Tumor membrane vesicle-based vaccine immunotherapy inhibits tumor growth and metastasis of squamous cell carcinoma of head and neck in mice

Abstract

Abstract Head and neck cancer is a leading cause of cancer related deaths accounting for approximately 3% of all cancer related mortalities in the US. Currently, there is no cure for the advanced squamous cell carcinoma of the head and neck (SCCHN) thus development of efficacious therapies is urgently needed. To test whether vaccine-induced immunity inhibits tumor growth, we investigated efficacy of a tumor membrane-based vaccine (TMV) immunotherapy in murine SCCHN models. The MOC1, MOC2 and SCC VII tumors grown subcutaneously in syngeneic mice were harvested to generate TMVs.
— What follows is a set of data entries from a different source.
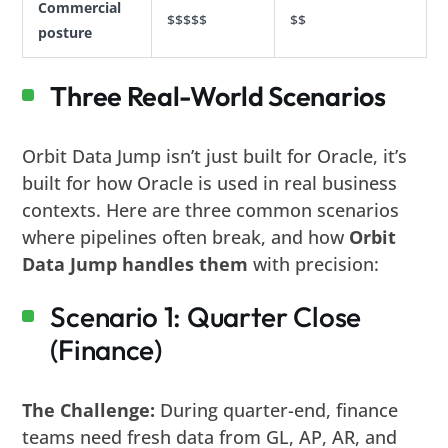
Commercial
$$$$$
$$
posture
Three Real-World Scenarios
Orbit Data Jump isn’t just built for Oracle, it’s
built for how Oracle is used in real business
contexts. Here are three common scenarios
where pipelines often break, and how
Orbit
Data Jump handles them
with precision:
Scenario 1: Quarter Close
(Finance)
The Challenge:
During quarter-end, finance
teams need fresh data from GL, AP, AR, and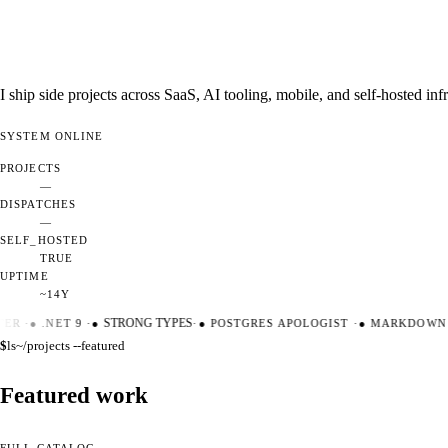
I ship side projects across SaaS, AI tooling, mobile, and self-hosted i
SYSTEM
ONLINE
PROJECTS
—
DISPATCHES
—
SELF_HOSTED
TRUE
UPTIME
~14Y
ER
·
●
.NET 9
·
●
STRONG TYPES
·
●
POSTGRES APOLOGIST
·
●
MARKDOWN M
$
ls
~/projects --featured
Featured work
FULL CATALOG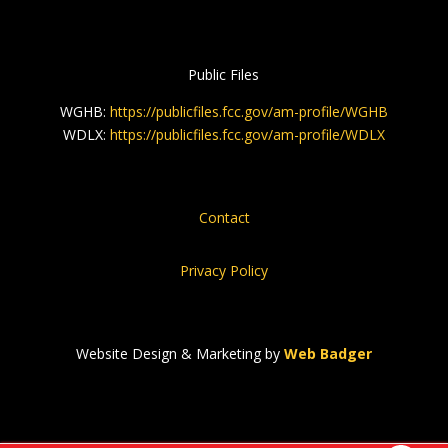
Public Files
WGHB:
https://publicfiles.fcc.gov/am-profile/WGHB
WDLX:
https://publicfiles.fcc.gov/am-profile/WDLX
Contact
Privacy Policy
Website Design & Marketing by
Web Badger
TMVs were then protein transferred with glycolipid-anchored immunostimulatory molecules GPI-B7.1 and GPI-IL-12 to generate the TMV vaccine. Mice were vaccinated with TMV vaccine after tumor cell challenge (therapeutic) and tumor growth was monitored every 3 days. Survival was then assessed using a Kaplan-Meier survival curve and significance determined using a Log-rank test for comparison analysis. The TMV vaccine inhibited tumor growth and improved the survival of mice challenged with MOC1 or SCC VII tumor cells. Interestingly, combination of anti-PD1 antibody with TMV vaccine decreased MOC1 tumor growth. However, MOC2 (poorly immunogenic tumor) did not respond to anti-PD1 or anti-CTLA-4 antibody therapy but significantly inhibited by TMV vaccine. MOC2 cells metastasize to the lungs in control mice but it is significantly inhibited in mice administered with TMV vaccine. TMV vaccine increased the infiltration of CD4+ and CD8+ T cells into the tumors suggesting that TMV vaccine converts cold tumors into hot tumors. These observations suggest that TMV vaccines can be harnessed to develop an effective immunotherapy for squamous cell carcinoma of the head and neck.